The girls would stay away from him anyway. He didn’t speak much and was branded a “creep” for his reclusive attitude.
Leo being bullied at school
It was the same story today as well.
He walked into the class and cried out in pain, as he felt someone has tugged hard at his hair from the back. His eyes filling quickly with raging tears. He turned back and found a group of boys laughing at him. Mark who was the bully of the class and the size of a bear was laughing the loudest.
“Oh, did that hurt, Leo?” he ridiculed in a high voice.
“Are you going to cry like a girl now?’ another one sniggered, and they all started their laugh riot again.
Angrily slamming down his bag on the desk in front of a group of alarmed girls, Leo sat down.
Another day at the School had begun.
Leo and his terrible fate
By the time it was afternoon, Leo was completely exhausted. The day had somehow seen him being bullied more than ever. They would even come up with a new name for him.
“Leo.”, said quietly to himself.
He walked on the road without paying too much attention, for his mind was constantly echoing with the high-pitched ridiculed laughter of “Mark,” and everyone else. He had long ignored it, for all these years but it has now surpassed his level of toleration. Each day seemed to be making him more and more weaker. How long would he have to endure this? ALL HIS LIFE?
It seemed someone had heard his question for as Leo crossed the road, still submerged in his thoughts, he didn’t see the truck that was speeding towards him. He realized it a moment too late, and that all it takes.

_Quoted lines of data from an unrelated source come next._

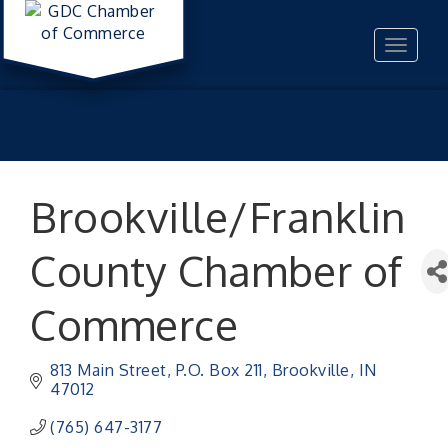
Toggle
navigat
Brookville/Franklin
County Chamber of
Commerce
813 Main Street
P.O. Box 211
Brookville
IN
47012
(765) 647-3177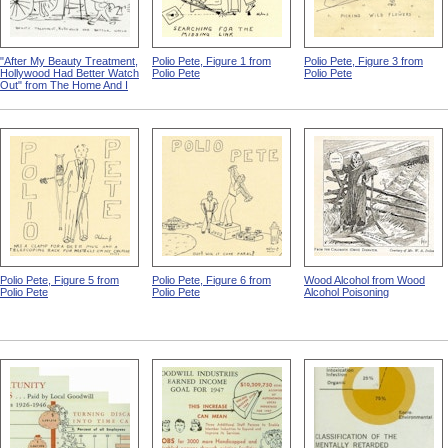
"After My Beauty Treatment,
Polio Pete, Figure 1 from
Polio Pete, Figure 3 from
Hollywood Had Better Watch
Polio Pete
Polio Pete
Out" from The Home And I
Polio Pete, Figure 5 from
Polio Pete, Figure 6 from
Wood Alcohol from Wood
Polio Pete
Polio Pete
Alcohol Poisoning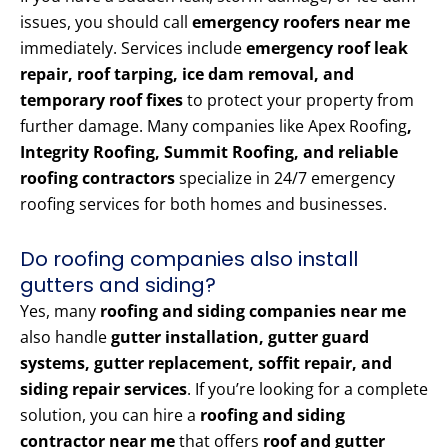
issues, you should call
emergency roofers near me
immediately. Services include
emergency roof leak
repair, roof tarping, ice dam removal, and
temporary roof fixes
to protect your property from
further damage. Many companies like Apex Roofing
,
Integrity Roofing, Summit Roofing, and reliable
roofing contractors
specialize in 24/7 emergency
roofing services for both homes and businesses.
Do roofing companies also install
gutters and siding?
Yes, many
roofing and siding companies near me
also handle
gutter installation, gutter guard
systems, gutter replacement, soffit repair, and
siding repair services
. If you’re looking for a complete
solution, you can hire a
roofing and siding
contractor near me
that offers
roof and gutter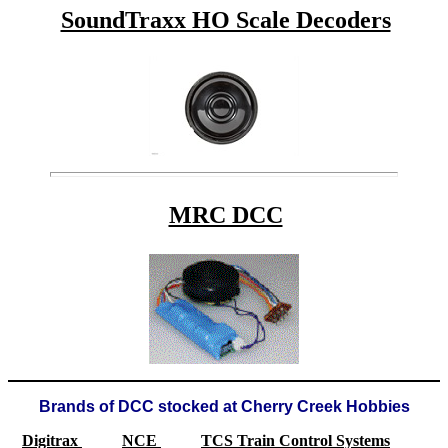
SoundTraxx HO Scale Decoders
MRC DCC
Brands of DCC stocked at Cherry Creek Hobbies
Digitrax
NCE
TCS Train Control Systems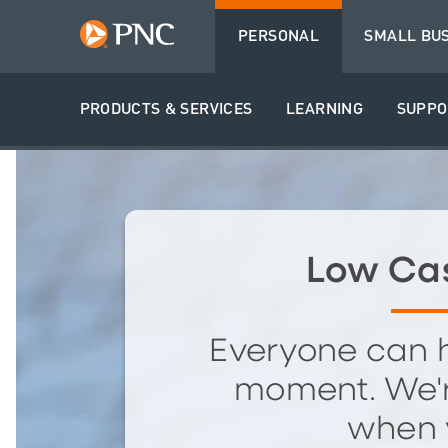
PERSONAL
SMALL BU
PRODUCTS & SERVICES
LEARNING
SUPPO
Low Ca
Everyone can 
moment. We'r
when 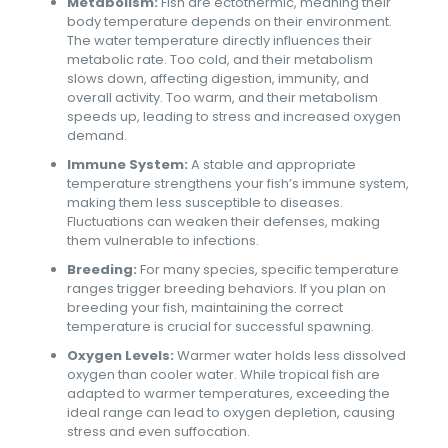
Metabolism:
Fish are ectothermic, meaning their
body temperature depends on their environment.
The water temperature directly influences their
metabolic rate. Too cold, and their metabolism
slows down, affecting digestion, immunity, and
overall activity. Too warm, and their metabolism
speeds up, leading to stress and increased oxygen
demand.
Immune System:
A stable and appropriate
temperature strengthens your fish’s immune system,
making them less susceptible to diseases.
Fluctuations can weaken their defenses, making
them vulnerable to infections.
Breeding:
For many species, specific temperature
ranges trigger breeding behaviors. If you plan on
breeding your fish, maintaining the correct
temperature is crucial for successful spawning.
Oxygen Levels:
Warmer water holds less dissolved
oxygen than cooler water. While tropical fish are
adapted to warmer temperatures, exceeding the
ideal range can lead to oxygen depletion, causing
stress and even suffocation.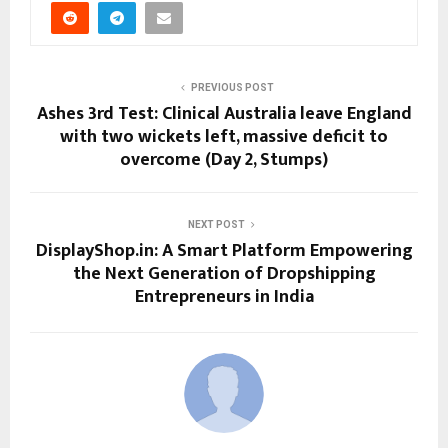
PREVIOUS POST
Ashes 3rd Test: Clinical Australia leave England
with two wickets left, massive deficit to
overcome (Day 2, Stumps)
NEXT POST
DisplayShop.in: A Smart Platform Empowering
the Next Generation of Dropshipping
Entrepreneurs in India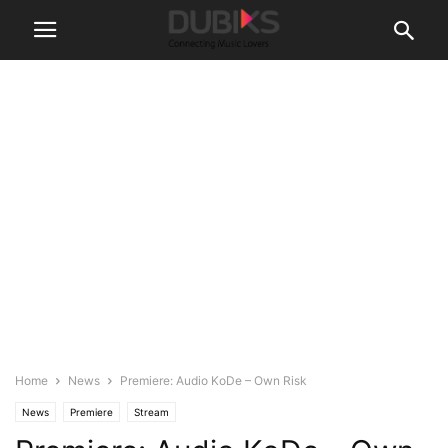
Home
News
Premiere: Audio KoDe – Own Risk
News
Premiere
Stream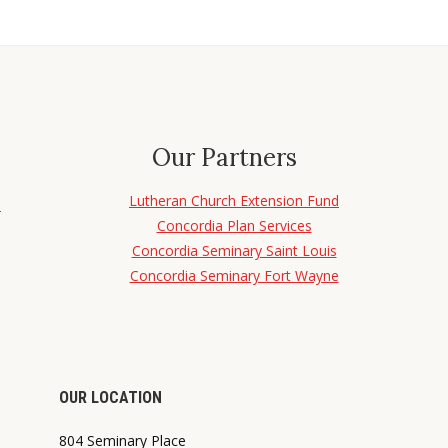
Our Partners
Lutheran Church Extension Fund
d
Concordia Plan Services
Concordia Seminary Saint Louis
Concordia Seminary Fort Wayne
OUR LOCATION
804 Seminary Place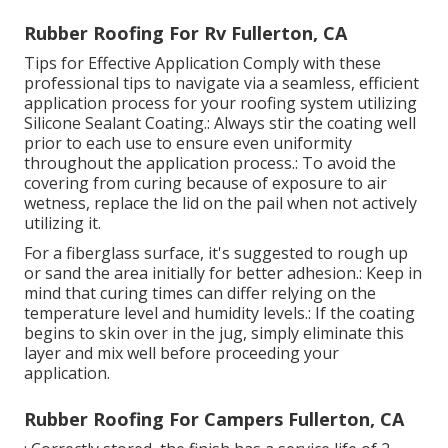
Rubber Roofing For Rv Fullerton, CA
Tips for Effective Application Comply with these
professional tips to navigate via a seamless, efficient
application process for your roofing system utilizing
Silicone Sealant Coating.: Always stir the coating well
prior to each use to ensure even uniformity
throughout the application process.: To avoid the
covering from curing because of exposure to air
wetness, replace the lid on the pail when not actively
utilizing it.
For a fiberglass surface, it's suggested to rough up
or sand the area initially for better adhesion.: Keep in
mind that curing times can differ relying on the
temperature level and humidity levels.: If the coating
begins to skin over in the jug, simply eliminate this
layer and mix well before proceeding your
application.
Rubber Roofing For Campers Fullerton, CA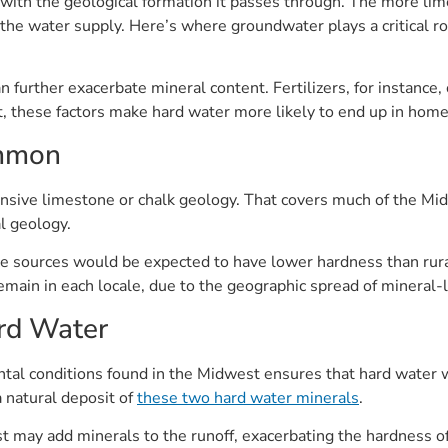
 with the geological formation it passes through. The more lime
he water supply. Here’s where groundwater plays a critical rol
an further exacerbate mineral content. Fertilizers, for instance,
, these factors make hard water more likely to end up in home
ommon
nsive limestone or chalk geology. That covers much of the Mi
l geology.
ce sources would be expected to have lower hardness than rura
ain in each locale, due to the geographic spread of mineral-l
rd Water
al conditions found in the Midwest ensures that hard water wil
a natural deposit of
these two hard water minerals
.
est may add minerals to the runoff, exacerbating the hardnes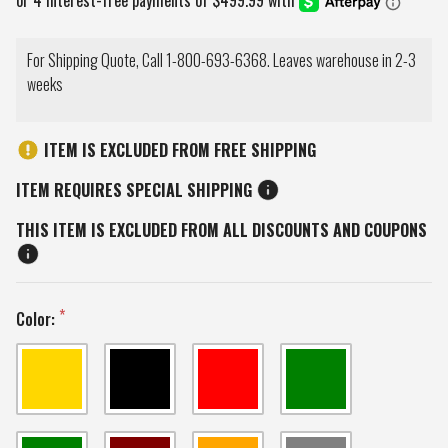
For Shipping Quote, Call 1-800-693-6368. Leaves warehouse in 2-3
weeks
ITEM IS EXCLUDED FROM FREE SHIPPING
ITEM REQUIRES SPECIAL SHIPPING
THIS ITEM IS EXCLUDED FROM ALL DISCOUNTS AND COUPONS
Color: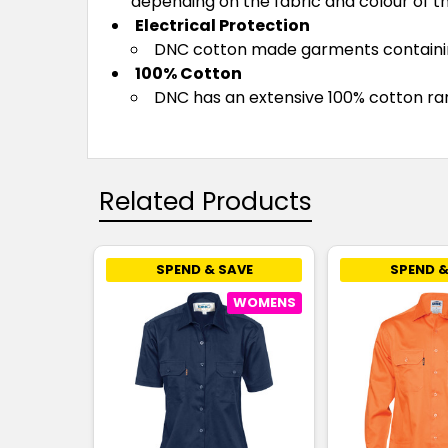
depending on the fabric and colour of t
Electrical Protection
DNC cotton made garments containing 
100% Cotton
DNC has an extensive 100% cotton rang
Related Products
SPEND & SAVE
SPEND &
WOMENS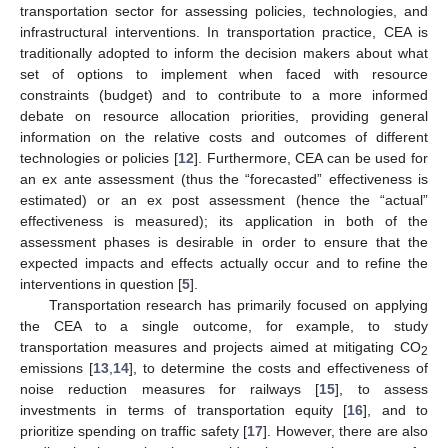
transportation sector for assessing policies, technologies, and
infrastructural interventions. In transportation practice, CEA is
traditionally adopted to inform the decision makers about what
set of options to implement when faced with resource
constraints (budget) and to contribute to a more informed
debate on resource allocation priorities, providing general
information on the relative costs and outcomes of different
technologies or policies [
12
]. Furthermore, CEA can be used for
an ex ante assessment (thus the “forecasted” effectiveness is
estimated) or an ex post assessment (hence the “actual”
effectiveness is measured); its application in both of the
assessment phases is desirable in order to ensure that the
expected impacts and effects actually occur and to refine the
interventions in question [
5
].
Transportation research has primarily focused on applying
the CEA to a single outcome, for example, to study
transportation measures and projects aimed at mitigating CO
2
emissions [
13
,
14
], to determine the costs and effectiveness of
noise reduction measures for railways [
15
], to assess
investments in terms of transportation equity [
16
], and to
prioritize spending on traffic safety [
17
]. However, there are also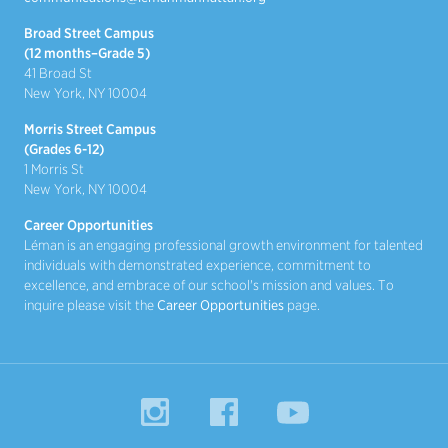
Broad Street Campus
(12 months–Grade 5)
41 Broad St
New York, NY 10004
Morris Street Campus
(Grades 6-12)
1 Morris St
New York, NY 10004
Career Opportunities
Léman is an engaging professional growth environment for talented
individuals with demonstrated experience, commitment to
excellence, and embrace of our school's mission and values. To
inquire please visit the
Career Opportunities
page.
Instagram
Facebook
YouTube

He was crushed under its wheels. There was no way he could have been saved. People rushed to the scene like bee hives, but it was a mess.
A bloody, sorry, mess.
Leo’s parents arrived at the scene of the accident an hour later. His father who had cried the last time for his son when little Leo was born, now cried in shock and pain, his tears unending, his arms embracing his wife who simply had a blank look that gave an inkling of her broken spirit.
Their only son was gone.
His Funeral was held the next day. His body was too mangled to recognize his innocent , young face. But one thing that had remained intact was his hazel eyes, lifeless, though they were. Once those eyes had bubbled with the sparkling ambition of becoming a renowned painter. He was talented enough to have been so.
Sadly, his parent’s hadn’t been aware. May be things would have been different then. May be, if everyone had accepted him or her for who he was, his thought wouldn’t have distracted him, and he would have been alive.
At home, Leo’s painting lay untouched, unfinished, just like his dream of becoming an artist. The Patterns or colours looked almost like his blood that had been spattered on the concrete roads, only a day before.
God had definitely played a cruel game.